REQUIRED WORK: Count the lines below with the string "superbe" in them. Only the number should be given.

DATASET RECORDS START

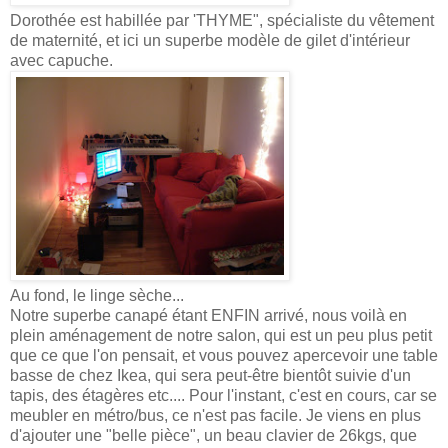
Dorothée est habillée par 'THYME", spécialiste du vêtement
de maternité, et ici un superbe modèle de gilet d'intérieur
avec capuche.
Au fond, le linge sèche...
Notre superbe canapé étant ENFIN arrivé, nous voilà en
plein aménagement de notre salon, qui est un peu plus petit
que ce que l'on pensait, et vous pouvez apercevoir une table
basse de chez Ikea, qui sera peut-être bientôt suivie d'un
tapis, des étagères etc.... Pour l'instant, c'est en cours, car se
meubler en métro/bus, ce n'est pas facile. Je viens en plus
d'ajouter une "belle pièce", un beau clavier de 26kgs, que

DATASET RECORDS END

TASK RESPONSE: 2